Wie kann ich mit Deiner Methode im View un der Funktion "update" unterscheiden welcher Wert geupdatet wurde?
 :?:


----------



## Jörg (29. Nov 2005)

tja also da gibt es jetzt (IMHO) verschiedene Ansaetze.  
Im eigentlichen MVC weiss erstmal nur das Model vom View
nichts. Du kannst die beiden noch mehr voneinander trennen, 
aber irgendwann kommst du deinem Ziel nicht mehr hinterher...



> notifyObservers() in den Controller legen


ist zb noch ne gute Idee, aber nicht wirklich noetig, wenn du
nur eine dedizierte Applikation bauen willst.



> Woher kennt die View Schicht denn das Model?


Wie oben gesagt, kann das schon der Fall sein, schliesslich
soll der View ja die Daten des Models repraesentieren.

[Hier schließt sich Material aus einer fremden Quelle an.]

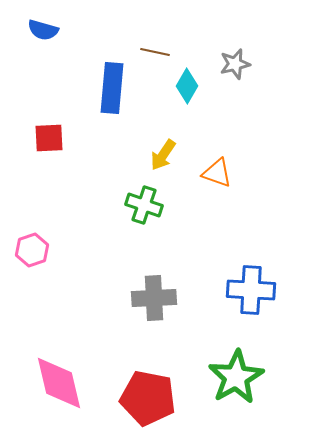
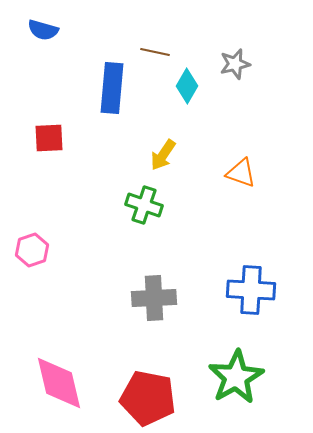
orange triangle: moved 24 px right
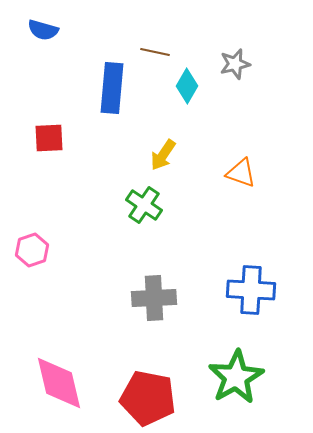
green cross: rotated 15 degrees clockwise
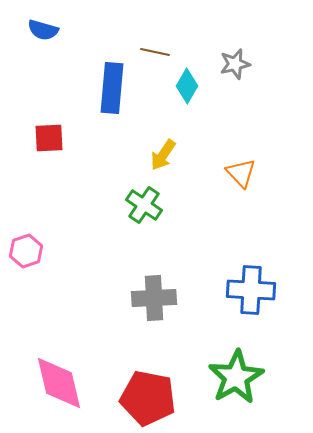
orange triangle: rotated 28 degrees clockwise
pink hexagon: moved 6 px left, 1 px down
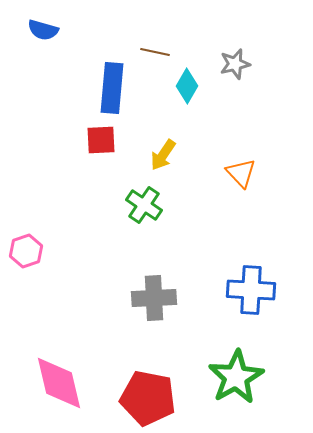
red square: moved 52 px right, 2 px down
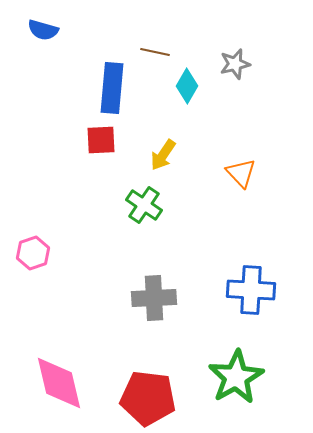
pink hexagon: moved 7 px right, 2 px down
red pentagon: rotated 4 degrees counterclockwise
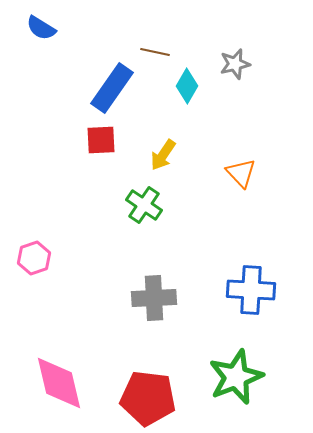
blue semicircle: moved 2 px left, 2 px up; rotated 16 degrees clockwise
blue rectangle: rotated 30 degrees clockwise
pink hexagon: moved 1 px right, 5 px down
green star: rotated 8 degrees clockwise
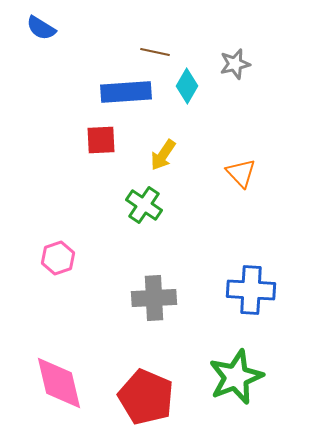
blue rectangle: moved 14 px right, 4 px down; rotated 51 degrees clockwise
pink hexagon: moved 24 px right
red pentagon: moved 2 px left, 1 px up; rotated 16 degrees clockwise
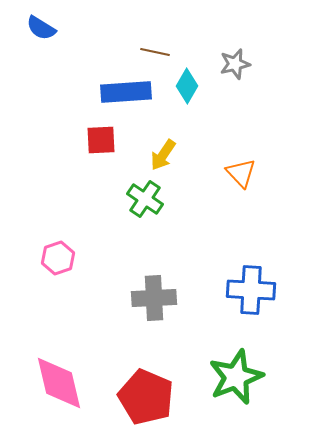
green cross: moved 1 px right, 6 px up
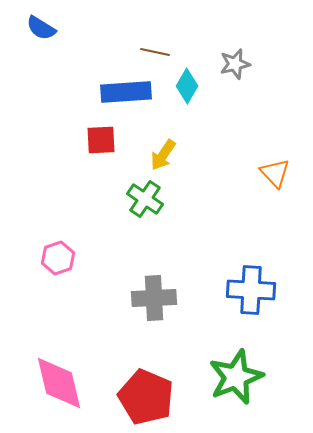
orange triangle: moved 34 px right
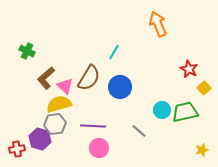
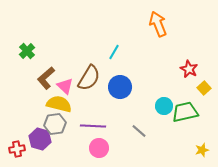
green cross: rotated 21 degrees clockwise
yellow semicircle: rotated 30 degrees clockwise
cyan circle: moved 2 px right, 4 px up
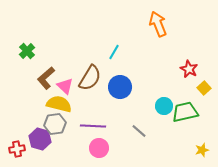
brown semicircle: moved 1 px right
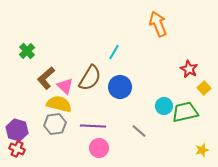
purple hexagon: moved 23 px left, 9 px up
red cross: rotated 35 degrees clockwise
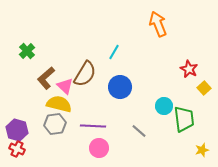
brown semicircle: moved 5 px left, 4 px up
green trapezoid: moved 1 px left, 7 px down; rotated 96 degrees clockwise
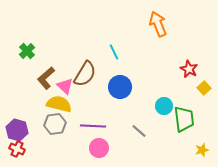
cyan line: rotated 56 degrees counterclockwise
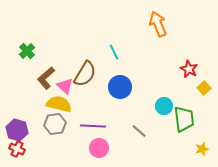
yellow star: moved 1 px up
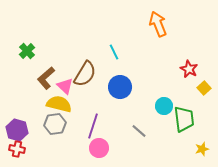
purple line: rotated 75 degrees counterclockwise
red cross: rotated 14 degrees counterclockwise
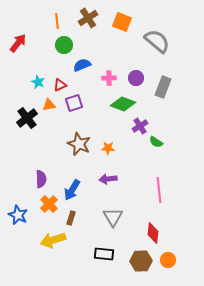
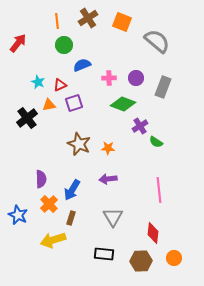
orange circle: moved 6 px right, 2 px up
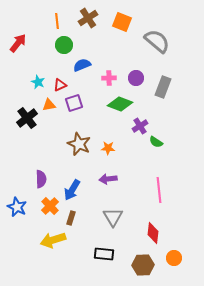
green diamond: moved 3 px left
orange cross: moved 1 px right, 2 px down
blue star: moved 1 px left, 8 px up
brown hexagon: moved 2 px right, 4 px down
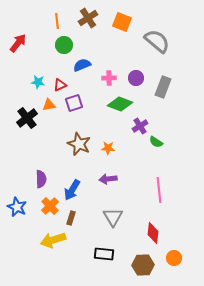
cyan star: rotated 16 degrees counterclockwise
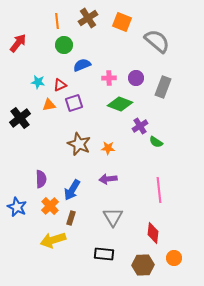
black cross: moved 7 px left
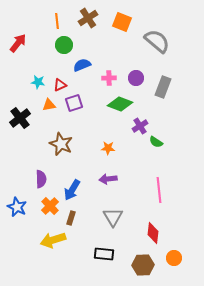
brown star: moved 18 px left
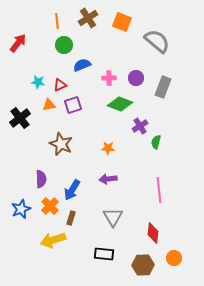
purple square: moved 1 px left, 2 px down
green semicircle: rotated 72 degrees clockwise
blue star: moved 4 px right, 2 px down; rotated 24 degrees clockwise
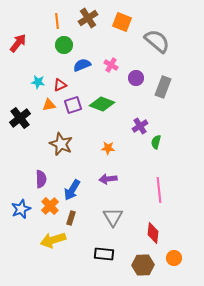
pink cross: moved 2 px right, 13 px up; rotated 32 degrees clockwise
green diamond: moved 18 px left
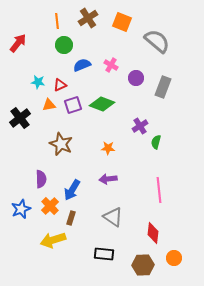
gray triangle: rotated 25 degrees counterclockwise
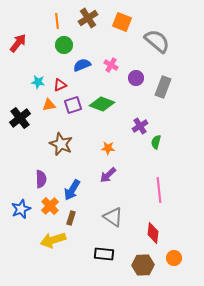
purple arrow: moved 4 px up; rotated 36 degrees counterclockwise
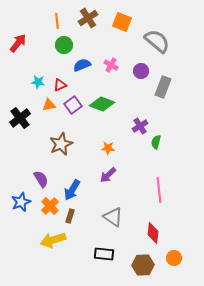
purple circle: moved 5 px right, 7 px up
purple square: rotated 18 degrees counterclockwise
brown star: rotated 25 degrees clockwise
purple semicircle: rotated 30 degrees counterclockwise
blue star: moved 7 px up
brown rectangle: moved 1 px left, 2 px up
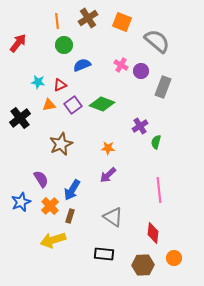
pink cross: moved 10 px right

Natuerlich
kannst das alles auch in den Controller legen. 

Das war halt meine Loesung und dazu kannst du dann das arg1
als ValueObject realisieren, welches den Namen der Property
haelt, sowie den alten und neuen Wert...

Kuck dir vielleicht auch mal den PropertyChangeSupport an!
Evtl interessieren dich auch die slides zum binding auf jgoodies.com


----------